0:04

Hi, this is module 33 of Two Dimensional Dynamics and so

for today we're going to go ahead and solve an engineering problem

or engineering problems using the equations of motion that we developed

last time for a body in two dimensional planar rigid body motion.

0:24

And so again I'm going to use this graphical tool on the left hand side.

I'm going to do my free body diagrams to show my,

my forces and my moments and on the right hand

side I'm going to use these motion vectors or effective vectors

m x double dot, m y double dot and i alpha.

And so here's a, a body and so this body

again would be restricted to only rotating about the z axis.

That's, that's the only motion that I'm looking at right now.

On the left hand side I put on my forces acting on the body

and any effective moments are, excuse me, any moments that are applied to the body.

And then on my kinetic diagram I have my, two orthogonal M A vectors.

In this case I've chosen M X double dot and M Y double dot, and I also have my

rotational vector, i alpha. And so, you'll also recall from a

knowledge of equivalent force systems, that I can sum

my moments about any point on the body, and

I'll take into effect any applied moments, and the

moments due to the forces acting on the body.

And then on the right hand side, if I sum

moments about P instead of C, I can still do that.

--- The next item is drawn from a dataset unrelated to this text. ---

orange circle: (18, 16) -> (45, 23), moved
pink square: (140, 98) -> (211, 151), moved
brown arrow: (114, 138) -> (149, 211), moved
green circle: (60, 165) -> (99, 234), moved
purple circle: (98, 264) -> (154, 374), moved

I get the effective moment, i alpha, plus these effective forces with their moments

arms, so R from p to c crossed with these effective

forces which are m x double dot, and m y double dot.

And so that will allow us not only to sum

moments about C, but about any point on the body.

2:02

Okay, so let's go ahead and look at an example.

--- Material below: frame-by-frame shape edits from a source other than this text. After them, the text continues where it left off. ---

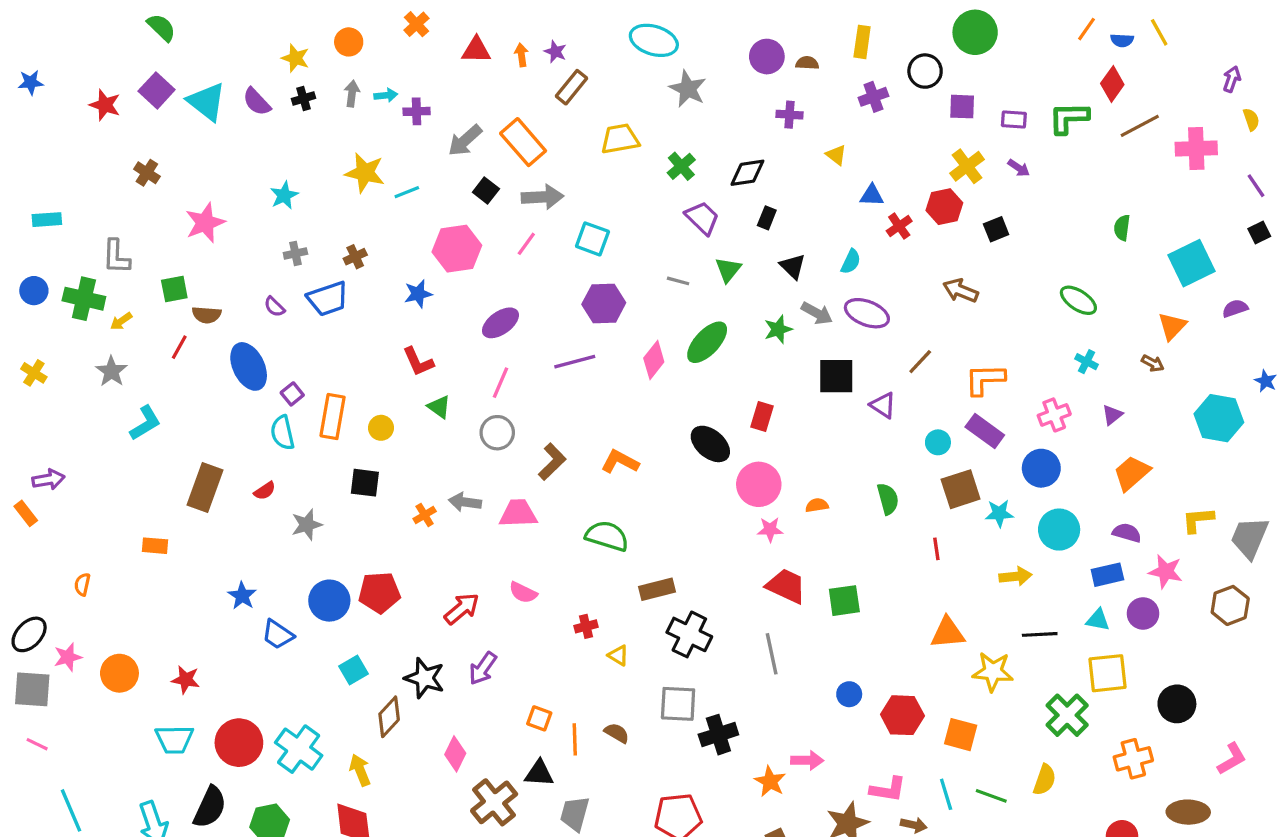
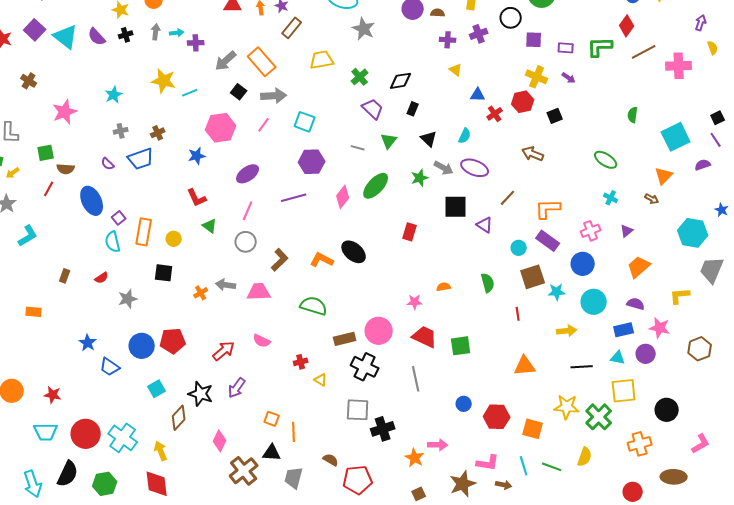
purple cross: (789, 115) -> (448, 40), moved
yellow cross: (967, 166) -> (537, 77), turned -30
purple line: (1256, 186) -> (716, 140), moved
black ellipse: (710, 444) -> (354, 252), moved
pink circle: (759, 484) -> (379, 331), moved
brown rectangle: (205, 488) -> (65, 276), size x0.5
gray trapezoid: (1250, 538) -> (712, 270), moved
yellow star: (993, 672) -> (567, 407), moved
brown semicircle: (617, 733) -> (331, 460), moved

This is a cylinder, and it's got a mass M, a uniform cylinder, mass M.

Radius R, it's released from rest.

You have a coefficient of friction on the surface that's mu.

And we want to determine the motion of the mass center for this body, and we want to

assume that the coefficient of friction is large enough

to prevent slipping of this, this cylinder or wheel.

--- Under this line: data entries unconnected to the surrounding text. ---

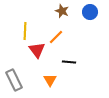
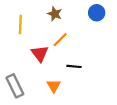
brown star: (62, 11) -> (55, 14), moved
yellow line: (25, 31) -> (20, 25), moved

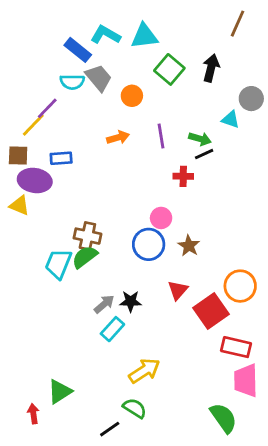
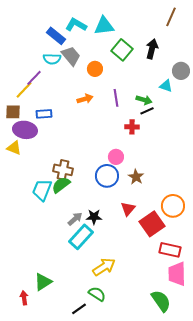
cyan rectangle: (112, 329) -> (81, 237), size x1.4

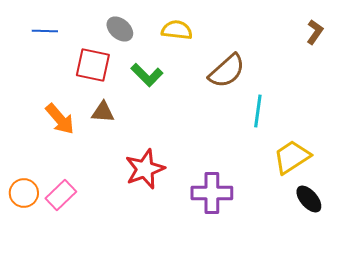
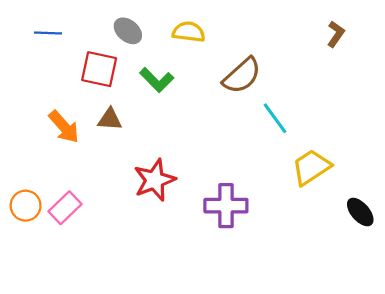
cyan line: (258, 111) -> (275, 118), turned -44
black ellipse: (309, 199) -> (360, 212), moved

And so let's go ahead and look at a demo. And here's my, my wheel, and the

first thing I want to ask you is which direction is the wheel going to go?

Up or down the plane?

And so go ahead and answer that, and if I let go.

Whoops. It went uphill.

That's kind of weird.

That's my magic trick for the day. So let's now take.

You can think about that.

Why did that happen?

You saw it it went uphill and also it even started to

slide, so that's not good, because we said we would have no,

no no slipping. So here's here's a better wheel.

When I let it go, it's going to roll down the plane, no slipping.

And I want to find the motion of the mass center, and predict that.

3:21

And so what you should say is, I want to apply these equations to this problem.

And so I'm

going to use my graphical tool of FBD equals KD.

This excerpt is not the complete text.